→ **Listed entries**:

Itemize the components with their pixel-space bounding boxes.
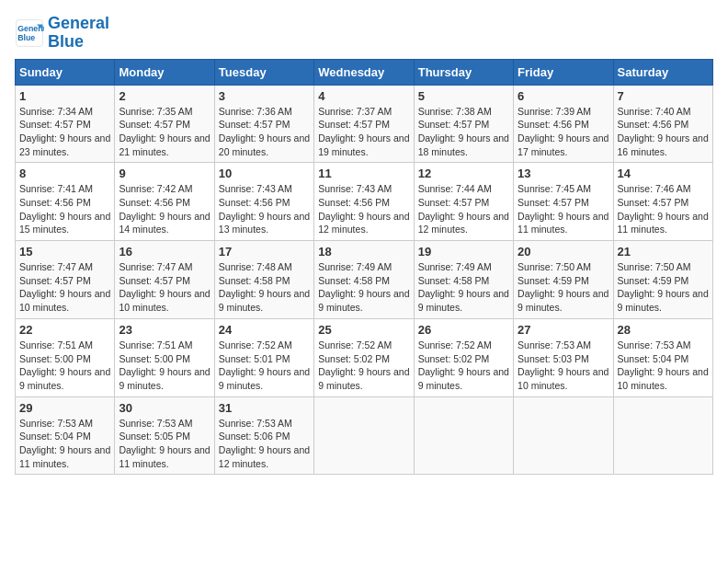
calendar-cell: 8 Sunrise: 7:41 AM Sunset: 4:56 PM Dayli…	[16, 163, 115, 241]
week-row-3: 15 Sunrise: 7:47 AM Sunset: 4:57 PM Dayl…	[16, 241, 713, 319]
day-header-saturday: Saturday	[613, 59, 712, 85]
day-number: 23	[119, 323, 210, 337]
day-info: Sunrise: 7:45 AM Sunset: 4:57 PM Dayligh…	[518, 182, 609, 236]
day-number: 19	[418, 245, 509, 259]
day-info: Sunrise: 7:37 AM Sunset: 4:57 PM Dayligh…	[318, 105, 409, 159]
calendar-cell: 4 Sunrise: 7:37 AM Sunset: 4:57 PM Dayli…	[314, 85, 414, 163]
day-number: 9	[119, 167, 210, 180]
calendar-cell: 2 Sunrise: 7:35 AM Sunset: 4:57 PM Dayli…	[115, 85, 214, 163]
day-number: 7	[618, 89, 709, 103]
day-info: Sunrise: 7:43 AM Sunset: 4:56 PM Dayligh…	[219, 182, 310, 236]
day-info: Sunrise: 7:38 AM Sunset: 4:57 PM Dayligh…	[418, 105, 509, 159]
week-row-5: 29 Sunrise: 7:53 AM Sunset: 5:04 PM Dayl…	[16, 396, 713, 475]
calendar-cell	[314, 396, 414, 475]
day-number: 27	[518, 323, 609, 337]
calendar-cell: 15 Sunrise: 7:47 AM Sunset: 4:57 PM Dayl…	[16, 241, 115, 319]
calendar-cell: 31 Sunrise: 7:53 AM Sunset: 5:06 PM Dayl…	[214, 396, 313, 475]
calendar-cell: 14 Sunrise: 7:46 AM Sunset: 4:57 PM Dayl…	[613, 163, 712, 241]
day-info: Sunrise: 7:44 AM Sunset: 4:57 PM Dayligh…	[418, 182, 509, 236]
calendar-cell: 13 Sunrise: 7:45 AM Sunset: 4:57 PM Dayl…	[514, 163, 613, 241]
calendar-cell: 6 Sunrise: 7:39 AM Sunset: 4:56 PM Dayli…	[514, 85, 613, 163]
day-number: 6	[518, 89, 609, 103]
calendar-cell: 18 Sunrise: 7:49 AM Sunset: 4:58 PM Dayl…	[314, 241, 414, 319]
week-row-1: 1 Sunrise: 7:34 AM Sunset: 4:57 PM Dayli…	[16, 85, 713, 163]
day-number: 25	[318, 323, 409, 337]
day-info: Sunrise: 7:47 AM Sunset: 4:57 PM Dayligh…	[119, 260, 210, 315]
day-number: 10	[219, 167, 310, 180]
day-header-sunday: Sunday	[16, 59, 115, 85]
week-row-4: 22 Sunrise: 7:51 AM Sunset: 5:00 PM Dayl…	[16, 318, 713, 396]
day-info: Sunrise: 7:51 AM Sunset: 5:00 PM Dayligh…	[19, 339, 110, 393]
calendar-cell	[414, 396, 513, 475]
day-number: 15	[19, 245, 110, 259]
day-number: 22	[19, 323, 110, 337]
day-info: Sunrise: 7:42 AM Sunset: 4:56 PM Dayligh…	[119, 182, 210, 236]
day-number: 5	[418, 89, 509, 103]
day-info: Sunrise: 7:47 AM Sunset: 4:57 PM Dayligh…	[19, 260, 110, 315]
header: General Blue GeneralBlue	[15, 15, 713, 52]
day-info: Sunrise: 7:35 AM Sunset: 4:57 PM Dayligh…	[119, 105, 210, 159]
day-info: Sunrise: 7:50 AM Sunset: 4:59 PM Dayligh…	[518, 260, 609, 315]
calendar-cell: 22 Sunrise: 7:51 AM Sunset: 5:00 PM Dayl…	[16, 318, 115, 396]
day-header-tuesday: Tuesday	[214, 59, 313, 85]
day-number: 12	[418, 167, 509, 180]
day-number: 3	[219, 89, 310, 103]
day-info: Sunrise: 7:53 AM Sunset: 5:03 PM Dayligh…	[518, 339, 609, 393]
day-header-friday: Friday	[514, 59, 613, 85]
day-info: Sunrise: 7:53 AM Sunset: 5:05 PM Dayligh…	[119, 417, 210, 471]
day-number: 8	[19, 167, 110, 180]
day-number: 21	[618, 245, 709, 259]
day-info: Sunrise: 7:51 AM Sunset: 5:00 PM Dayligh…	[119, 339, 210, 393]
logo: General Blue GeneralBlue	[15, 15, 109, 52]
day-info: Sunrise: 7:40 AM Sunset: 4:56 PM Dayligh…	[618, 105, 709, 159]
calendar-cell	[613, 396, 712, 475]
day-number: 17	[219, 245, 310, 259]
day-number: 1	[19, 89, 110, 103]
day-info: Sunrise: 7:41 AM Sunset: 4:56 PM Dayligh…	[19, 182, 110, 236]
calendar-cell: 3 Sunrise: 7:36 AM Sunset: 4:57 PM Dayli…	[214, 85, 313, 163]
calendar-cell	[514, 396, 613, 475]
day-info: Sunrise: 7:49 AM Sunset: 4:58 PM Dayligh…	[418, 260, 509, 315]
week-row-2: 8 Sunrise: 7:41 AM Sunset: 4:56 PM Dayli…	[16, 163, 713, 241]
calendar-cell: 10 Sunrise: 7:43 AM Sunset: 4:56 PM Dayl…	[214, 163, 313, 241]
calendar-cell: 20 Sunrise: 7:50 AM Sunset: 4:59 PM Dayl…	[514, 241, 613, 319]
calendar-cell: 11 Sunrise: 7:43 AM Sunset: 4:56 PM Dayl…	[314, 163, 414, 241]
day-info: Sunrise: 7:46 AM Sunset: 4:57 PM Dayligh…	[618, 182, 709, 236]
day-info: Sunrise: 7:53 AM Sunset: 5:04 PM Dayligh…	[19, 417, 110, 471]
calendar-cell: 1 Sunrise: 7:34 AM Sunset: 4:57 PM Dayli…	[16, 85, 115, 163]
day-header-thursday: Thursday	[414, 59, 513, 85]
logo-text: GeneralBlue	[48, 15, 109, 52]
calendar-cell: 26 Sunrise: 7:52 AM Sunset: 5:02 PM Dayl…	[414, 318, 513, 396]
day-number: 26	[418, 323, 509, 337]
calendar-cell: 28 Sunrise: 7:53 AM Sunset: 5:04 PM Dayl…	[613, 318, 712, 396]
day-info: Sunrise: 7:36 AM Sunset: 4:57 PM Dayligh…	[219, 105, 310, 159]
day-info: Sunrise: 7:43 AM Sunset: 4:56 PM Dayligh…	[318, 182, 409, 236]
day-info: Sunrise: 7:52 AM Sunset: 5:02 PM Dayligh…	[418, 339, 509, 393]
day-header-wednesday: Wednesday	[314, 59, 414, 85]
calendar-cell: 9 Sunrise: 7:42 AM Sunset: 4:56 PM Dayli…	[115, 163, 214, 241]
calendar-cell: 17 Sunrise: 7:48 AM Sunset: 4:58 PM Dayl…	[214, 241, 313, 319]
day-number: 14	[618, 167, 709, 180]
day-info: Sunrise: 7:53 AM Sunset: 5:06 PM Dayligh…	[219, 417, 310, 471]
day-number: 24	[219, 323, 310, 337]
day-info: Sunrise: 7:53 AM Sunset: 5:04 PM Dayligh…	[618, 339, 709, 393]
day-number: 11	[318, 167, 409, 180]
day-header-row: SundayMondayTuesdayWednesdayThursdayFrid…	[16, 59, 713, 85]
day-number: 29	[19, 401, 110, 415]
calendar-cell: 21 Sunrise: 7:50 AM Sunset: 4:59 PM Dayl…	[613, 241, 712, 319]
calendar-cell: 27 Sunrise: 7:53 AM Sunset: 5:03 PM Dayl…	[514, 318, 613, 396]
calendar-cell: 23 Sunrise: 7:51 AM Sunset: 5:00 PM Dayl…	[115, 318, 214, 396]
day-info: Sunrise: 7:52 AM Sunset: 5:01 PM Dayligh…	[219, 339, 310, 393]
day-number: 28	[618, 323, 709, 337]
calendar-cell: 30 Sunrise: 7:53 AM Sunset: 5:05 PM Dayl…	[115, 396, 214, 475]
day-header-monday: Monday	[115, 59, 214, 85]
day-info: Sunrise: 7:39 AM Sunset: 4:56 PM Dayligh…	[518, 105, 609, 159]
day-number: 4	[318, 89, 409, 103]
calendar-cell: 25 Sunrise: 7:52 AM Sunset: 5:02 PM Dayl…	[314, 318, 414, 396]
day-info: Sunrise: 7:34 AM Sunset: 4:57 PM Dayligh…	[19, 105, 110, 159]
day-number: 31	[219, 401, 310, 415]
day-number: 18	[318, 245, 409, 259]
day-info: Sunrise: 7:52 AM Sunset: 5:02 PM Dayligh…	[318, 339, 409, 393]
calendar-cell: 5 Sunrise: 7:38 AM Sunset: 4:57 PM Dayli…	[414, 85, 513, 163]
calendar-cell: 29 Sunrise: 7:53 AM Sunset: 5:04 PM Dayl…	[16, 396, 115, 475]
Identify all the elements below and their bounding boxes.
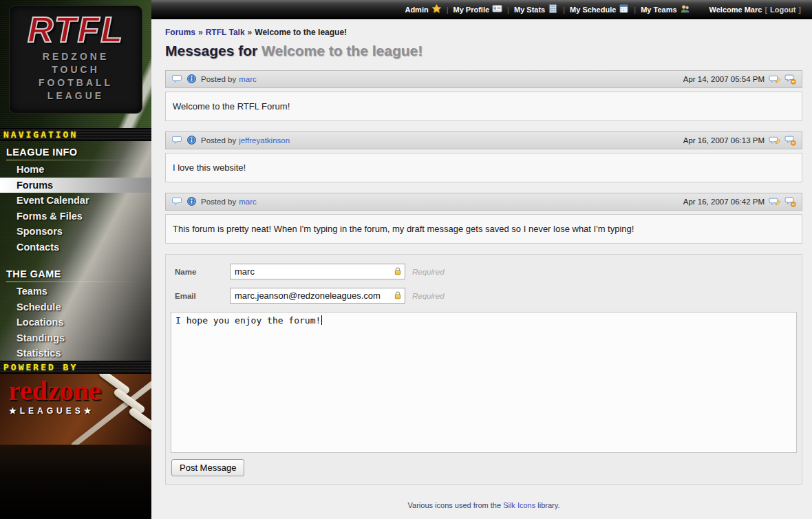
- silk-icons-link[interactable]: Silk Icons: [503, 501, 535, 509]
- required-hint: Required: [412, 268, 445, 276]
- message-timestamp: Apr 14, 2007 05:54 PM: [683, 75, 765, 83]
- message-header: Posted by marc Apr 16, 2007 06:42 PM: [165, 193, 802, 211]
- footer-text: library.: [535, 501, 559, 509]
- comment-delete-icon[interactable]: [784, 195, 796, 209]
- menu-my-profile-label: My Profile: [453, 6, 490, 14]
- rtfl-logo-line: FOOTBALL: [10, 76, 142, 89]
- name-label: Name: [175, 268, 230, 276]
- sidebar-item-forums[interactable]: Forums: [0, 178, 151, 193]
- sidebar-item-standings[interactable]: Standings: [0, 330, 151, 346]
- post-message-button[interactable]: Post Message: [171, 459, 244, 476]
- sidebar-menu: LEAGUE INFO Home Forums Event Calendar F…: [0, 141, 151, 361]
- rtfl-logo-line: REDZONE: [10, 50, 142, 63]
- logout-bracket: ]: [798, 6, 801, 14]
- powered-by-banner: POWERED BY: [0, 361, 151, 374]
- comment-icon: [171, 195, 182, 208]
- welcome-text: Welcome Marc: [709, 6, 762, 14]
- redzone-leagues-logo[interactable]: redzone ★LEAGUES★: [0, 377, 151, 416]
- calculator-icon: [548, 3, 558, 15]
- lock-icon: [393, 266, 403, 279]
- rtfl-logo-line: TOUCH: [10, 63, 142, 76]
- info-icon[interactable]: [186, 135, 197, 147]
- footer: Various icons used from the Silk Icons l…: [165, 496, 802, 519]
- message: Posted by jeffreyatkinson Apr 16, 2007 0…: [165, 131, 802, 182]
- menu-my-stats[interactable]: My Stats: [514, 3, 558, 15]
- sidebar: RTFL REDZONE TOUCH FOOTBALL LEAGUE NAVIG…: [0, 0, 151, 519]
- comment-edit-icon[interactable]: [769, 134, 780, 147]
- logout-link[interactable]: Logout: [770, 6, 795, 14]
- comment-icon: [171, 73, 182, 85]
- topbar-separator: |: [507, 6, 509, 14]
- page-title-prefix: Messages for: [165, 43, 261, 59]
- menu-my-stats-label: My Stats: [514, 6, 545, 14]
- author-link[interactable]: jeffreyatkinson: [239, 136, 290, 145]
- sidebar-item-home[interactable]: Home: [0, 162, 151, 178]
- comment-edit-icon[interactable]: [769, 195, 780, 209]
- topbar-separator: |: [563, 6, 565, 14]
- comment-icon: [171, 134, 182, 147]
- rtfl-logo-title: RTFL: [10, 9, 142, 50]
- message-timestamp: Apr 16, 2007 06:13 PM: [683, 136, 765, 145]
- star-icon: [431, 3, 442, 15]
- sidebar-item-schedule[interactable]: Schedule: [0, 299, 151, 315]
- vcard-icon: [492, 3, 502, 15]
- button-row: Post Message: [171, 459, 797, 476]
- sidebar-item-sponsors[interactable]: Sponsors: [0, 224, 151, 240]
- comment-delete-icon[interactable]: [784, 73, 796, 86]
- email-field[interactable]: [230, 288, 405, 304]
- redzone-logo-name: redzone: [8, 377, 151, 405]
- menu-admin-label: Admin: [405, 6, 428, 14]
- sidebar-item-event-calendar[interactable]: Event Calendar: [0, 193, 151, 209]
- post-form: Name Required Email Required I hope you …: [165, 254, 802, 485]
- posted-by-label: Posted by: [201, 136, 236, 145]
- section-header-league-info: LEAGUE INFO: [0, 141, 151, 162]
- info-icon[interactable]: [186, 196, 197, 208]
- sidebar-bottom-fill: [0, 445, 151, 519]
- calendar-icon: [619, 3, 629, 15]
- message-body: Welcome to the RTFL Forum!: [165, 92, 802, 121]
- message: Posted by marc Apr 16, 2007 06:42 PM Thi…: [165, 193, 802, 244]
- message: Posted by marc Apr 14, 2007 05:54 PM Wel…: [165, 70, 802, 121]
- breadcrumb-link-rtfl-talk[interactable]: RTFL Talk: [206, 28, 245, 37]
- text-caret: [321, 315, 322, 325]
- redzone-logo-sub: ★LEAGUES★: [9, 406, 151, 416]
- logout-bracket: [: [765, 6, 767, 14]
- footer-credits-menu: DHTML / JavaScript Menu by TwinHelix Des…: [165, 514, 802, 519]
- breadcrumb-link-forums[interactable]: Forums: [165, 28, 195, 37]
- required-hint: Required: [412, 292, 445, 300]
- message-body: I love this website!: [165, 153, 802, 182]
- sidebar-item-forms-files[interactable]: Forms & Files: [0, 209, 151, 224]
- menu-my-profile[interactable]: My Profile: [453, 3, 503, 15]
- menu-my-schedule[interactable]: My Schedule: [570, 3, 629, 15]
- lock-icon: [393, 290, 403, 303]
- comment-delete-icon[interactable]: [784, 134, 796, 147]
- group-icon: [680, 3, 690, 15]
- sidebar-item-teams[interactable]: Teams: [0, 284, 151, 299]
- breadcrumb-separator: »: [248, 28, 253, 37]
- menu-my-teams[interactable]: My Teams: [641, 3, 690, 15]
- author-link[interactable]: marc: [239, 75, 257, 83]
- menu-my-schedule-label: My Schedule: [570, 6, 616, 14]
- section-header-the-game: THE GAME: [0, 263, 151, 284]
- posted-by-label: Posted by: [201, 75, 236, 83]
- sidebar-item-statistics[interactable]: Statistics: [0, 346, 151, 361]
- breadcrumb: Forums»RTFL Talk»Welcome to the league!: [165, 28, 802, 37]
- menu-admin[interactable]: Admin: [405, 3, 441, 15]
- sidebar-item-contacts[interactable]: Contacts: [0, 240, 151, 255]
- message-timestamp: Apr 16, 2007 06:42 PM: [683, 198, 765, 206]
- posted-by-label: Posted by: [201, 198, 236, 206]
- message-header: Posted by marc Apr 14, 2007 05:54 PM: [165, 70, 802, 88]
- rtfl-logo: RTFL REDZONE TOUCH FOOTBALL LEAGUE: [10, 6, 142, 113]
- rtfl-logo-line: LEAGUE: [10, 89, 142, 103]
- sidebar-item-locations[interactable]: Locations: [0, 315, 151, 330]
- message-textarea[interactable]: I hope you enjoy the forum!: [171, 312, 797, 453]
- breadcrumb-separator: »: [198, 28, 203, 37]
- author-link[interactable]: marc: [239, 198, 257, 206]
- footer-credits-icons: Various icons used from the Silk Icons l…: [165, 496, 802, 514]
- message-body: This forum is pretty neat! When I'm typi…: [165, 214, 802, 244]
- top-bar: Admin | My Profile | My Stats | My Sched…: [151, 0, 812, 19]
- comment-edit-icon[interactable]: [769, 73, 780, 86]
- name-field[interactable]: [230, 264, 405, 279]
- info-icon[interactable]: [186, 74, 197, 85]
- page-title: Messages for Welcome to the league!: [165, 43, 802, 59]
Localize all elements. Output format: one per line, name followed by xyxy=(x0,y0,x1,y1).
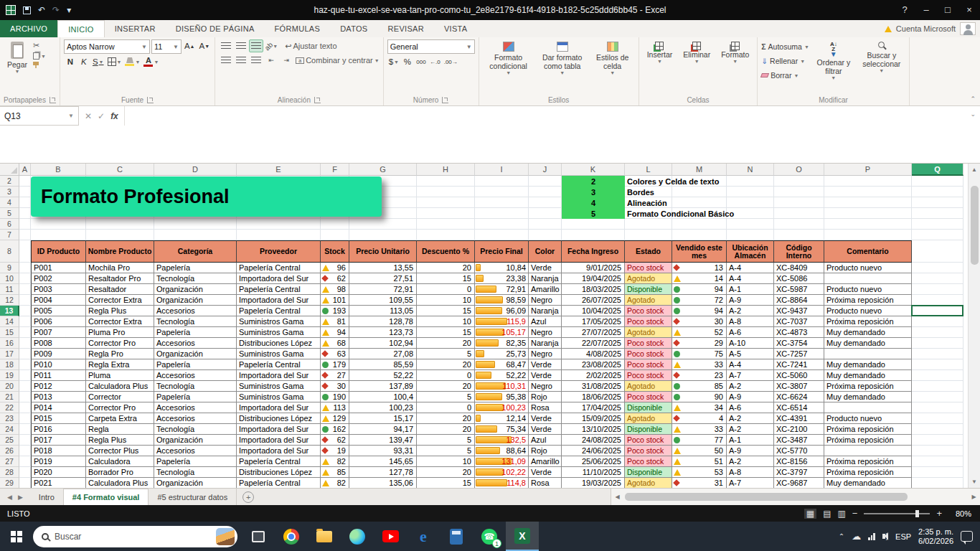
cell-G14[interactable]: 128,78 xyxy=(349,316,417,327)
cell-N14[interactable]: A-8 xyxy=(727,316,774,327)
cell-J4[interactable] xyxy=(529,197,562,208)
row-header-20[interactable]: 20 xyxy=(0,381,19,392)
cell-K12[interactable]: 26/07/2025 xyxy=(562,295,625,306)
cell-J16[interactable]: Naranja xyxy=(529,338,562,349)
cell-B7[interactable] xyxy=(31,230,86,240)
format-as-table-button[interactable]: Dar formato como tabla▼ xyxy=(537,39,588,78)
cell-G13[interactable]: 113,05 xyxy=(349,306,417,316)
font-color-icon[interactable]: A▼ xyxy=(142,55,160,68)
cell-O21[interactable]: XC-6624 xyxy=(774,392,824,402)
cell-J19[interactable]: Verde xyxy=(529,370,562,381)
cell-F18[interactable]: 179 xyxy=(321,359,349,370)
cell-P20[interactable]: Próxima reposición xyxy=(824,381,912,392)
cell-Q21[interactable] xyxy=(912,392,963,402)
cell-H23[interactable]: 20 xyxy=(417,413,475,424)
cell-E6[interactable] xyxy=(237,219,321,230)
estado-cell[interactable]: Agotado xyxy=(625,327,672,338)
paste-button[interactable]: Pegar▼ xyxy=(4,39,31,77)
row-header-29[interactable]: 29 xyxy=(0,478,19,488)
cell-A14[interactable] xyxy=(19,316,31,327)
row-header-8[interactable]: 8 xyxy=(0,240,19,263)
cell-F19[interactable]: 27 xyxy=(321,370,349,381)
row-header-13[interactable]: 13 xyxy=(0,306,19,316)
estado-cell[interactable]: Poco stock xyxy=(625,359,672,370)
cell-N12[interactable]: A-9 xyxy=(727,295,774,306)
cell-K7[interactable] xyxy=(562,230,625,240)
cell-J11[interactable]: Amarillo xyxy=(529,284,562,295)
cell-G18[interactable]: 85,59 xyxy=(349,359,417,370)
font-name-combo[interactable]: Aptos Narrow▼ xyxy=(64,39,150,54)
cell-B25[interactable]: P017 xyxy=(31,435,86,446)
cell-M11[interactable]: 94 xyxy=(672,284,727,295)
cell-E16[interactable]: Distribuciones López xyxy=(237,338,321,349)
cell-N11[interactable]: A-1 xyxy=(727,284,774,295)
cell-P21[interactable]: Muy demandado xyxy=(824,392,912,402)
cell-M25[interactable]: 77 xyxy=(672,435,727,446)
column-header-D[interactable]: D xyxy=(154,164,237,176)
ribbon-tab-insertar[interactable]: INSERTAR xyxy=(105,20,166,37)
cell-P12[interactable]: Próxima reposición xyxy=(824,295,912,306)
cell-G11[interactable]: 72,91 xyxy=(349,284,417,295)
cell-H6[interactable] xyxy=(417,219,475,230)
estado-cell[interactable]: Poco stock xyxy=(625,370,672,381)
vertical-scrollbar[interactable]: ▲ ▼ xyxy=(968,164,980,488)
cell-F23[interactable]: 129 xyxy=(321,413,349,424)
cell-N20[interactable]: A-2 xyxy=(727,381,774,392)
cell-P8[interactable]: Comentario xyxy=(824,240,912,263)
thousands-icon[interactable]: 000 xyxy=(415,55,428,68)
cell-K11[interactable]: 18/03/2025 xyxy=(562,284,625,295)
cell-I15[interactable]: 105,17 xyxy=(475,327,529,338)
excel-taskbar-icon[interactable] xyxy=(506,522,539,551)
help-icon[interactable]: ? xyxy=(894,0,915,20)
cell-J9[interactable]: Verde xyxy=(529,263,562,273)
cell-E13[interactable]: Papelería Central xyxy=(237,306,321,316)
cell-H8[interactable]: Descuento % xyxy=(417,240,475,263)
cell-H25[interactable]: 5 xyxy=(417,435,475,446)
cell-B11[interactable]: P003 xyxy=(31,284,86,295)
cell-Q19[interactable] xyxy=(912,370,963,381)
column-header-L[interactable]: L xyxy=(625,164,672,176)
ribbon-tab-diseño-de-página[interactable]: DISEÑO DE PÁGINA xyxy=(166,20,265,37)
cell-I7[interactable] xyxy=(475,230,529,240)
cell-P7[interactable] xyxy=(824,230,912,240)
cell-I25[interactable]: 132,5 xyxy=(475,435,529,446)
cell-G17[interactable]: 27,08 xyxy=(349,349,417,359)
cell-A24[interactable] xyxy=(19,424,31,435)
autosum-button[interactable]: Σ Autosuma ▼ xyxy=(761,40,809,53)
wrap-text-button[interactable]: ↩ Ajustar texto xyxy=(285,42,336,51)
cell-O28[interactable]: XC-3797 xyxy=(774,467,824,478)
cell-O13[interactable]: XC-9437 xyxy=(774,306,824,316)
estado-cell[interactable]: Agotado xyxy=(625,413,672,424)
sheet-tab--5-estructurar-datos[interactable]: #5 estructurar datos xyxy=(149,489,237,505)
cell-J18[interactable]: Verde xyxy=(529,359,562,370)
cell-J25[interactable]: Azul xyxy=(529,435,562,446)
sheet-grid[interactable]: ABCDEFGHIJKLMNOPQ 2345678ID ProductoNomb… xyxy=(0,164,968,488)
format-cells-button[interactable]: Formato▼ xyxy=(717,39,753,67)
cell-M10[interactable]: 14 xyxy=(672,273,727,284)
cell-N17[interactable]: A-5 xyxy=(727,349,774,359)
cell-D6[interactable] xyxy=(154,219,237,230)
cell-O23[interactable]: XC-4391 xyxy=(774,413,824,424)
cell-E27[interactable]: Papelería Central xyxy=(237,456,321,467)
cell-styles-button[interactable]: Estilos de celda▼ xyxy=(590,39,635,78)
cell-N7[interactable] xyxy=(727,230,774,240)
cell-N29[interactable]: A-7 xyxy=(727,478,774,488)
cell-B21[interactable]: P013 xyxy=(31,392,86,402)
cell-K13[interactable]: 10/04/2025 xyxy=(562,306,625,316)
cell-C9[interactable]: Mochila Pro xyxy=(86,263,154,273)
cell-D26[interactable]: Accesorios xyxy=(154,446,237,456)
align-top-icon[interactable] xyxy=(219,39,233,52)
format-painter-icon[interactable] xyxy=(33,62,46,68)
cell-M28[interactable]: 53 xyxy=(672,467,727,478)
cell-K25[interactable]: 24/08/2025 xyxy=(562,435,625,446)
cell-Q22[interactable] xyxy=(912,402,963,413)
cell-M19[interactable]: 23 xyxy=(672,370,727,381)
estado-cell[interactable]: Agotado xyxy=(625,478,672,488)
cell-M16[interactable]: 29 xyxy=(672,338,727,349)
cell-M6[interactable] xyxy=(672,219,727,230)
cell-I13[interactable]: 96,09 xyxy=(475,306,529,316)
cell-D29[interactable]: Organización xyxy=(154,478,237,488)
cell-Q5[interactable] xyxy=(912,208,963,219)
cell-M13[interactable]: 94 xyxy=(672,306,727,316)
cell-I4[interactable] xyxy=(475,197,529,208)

→ **Task objective**:
Go through the data and return each line where the word "Schedule" appears.

→ **Solution to this task**:
- sidebar-item-schedule[interactable]: Schedule: [0, 299, 151, 315]
- menu-my-schedule[interactable]: My Schedule: [570, 3, 629, 15]
- menu-my-schedule-label: My Schedule: [570, 6, 616, 14]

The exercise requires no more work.